* **What to produce**: Look through the material below. Copy each line that contains the string "Somerset".

* **Input**:
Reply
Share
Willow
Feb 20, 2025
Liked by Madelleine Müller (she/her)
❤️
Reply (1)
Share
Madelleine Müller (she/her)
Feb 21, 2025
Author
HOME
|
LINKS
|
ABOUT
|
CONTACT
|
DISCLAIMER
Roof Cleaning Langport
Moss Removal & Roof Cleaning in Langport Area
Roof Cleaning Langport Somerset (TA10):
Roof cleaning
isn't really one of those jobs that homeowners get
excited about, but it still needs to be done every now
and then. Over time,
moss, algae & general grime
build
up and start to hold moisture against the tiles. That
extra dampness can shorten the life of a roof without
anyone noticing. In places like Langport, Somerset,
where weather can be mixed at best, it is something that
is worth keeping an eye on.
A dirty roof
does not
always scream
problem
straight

* * *

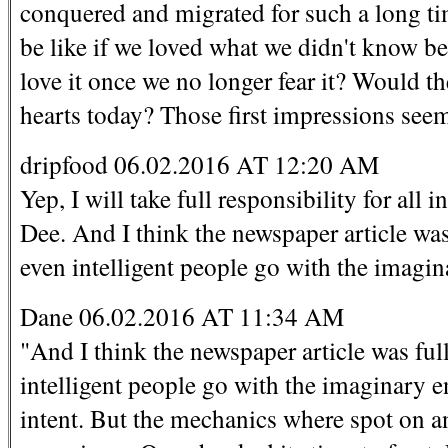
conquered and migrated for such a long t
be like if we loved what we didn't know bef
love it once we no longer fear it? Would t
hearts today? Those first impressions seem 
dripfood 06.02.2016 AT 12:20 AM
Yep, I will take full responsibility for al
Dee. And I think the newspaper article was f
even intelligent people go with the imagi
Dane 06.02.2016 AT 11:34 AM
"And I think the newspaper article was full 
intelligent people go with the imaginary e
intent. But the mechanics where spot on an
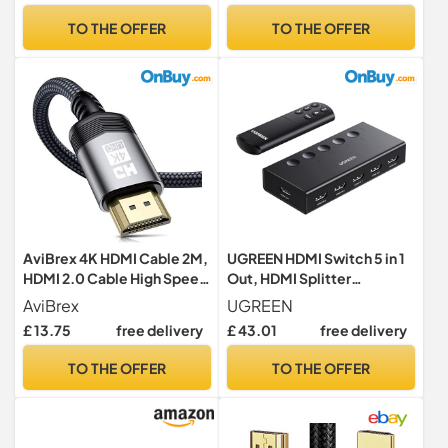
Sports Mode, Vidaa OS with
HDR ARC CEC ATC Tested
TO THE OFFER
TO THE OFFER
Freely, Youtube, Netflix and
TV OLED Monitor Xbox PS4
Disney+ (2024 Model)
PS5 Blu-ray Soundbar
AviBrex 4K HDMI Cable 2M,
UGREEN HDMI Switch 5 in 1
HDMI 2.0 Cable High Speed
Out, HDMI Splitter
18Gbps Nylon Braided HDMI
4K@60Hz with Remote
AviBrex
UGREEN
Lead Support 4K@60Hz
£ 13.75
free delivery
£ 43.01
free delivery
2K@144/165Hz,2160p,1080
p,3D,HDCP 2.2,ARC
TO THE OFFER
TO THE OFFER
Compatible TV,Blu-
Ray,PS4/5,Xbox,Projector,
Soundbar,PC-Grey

* * *

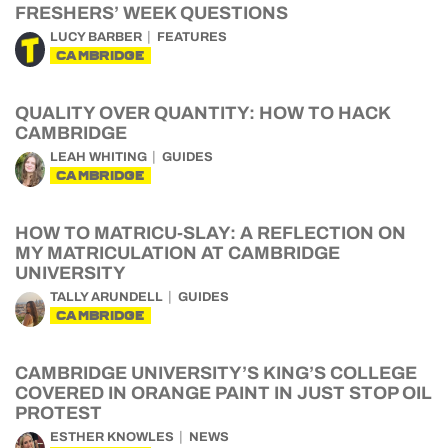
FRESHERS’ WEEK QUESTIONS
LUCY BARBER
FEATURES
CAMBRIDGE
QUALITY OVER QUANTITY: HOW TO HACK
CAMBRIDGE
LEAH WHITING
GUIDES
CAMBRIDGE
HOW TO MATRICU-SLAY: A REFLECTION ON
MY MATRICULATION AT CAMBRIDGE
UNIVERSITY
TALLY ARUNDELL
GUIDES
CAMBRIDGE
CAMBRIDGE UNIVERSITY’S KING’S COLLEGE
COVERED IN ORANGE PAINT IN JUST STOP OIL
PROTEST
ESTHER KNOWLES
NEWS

* **Solution to this task**:
Roof Cleaning Langport Somerset (TA10):
anyone noticing. In places like Langport, Somerset,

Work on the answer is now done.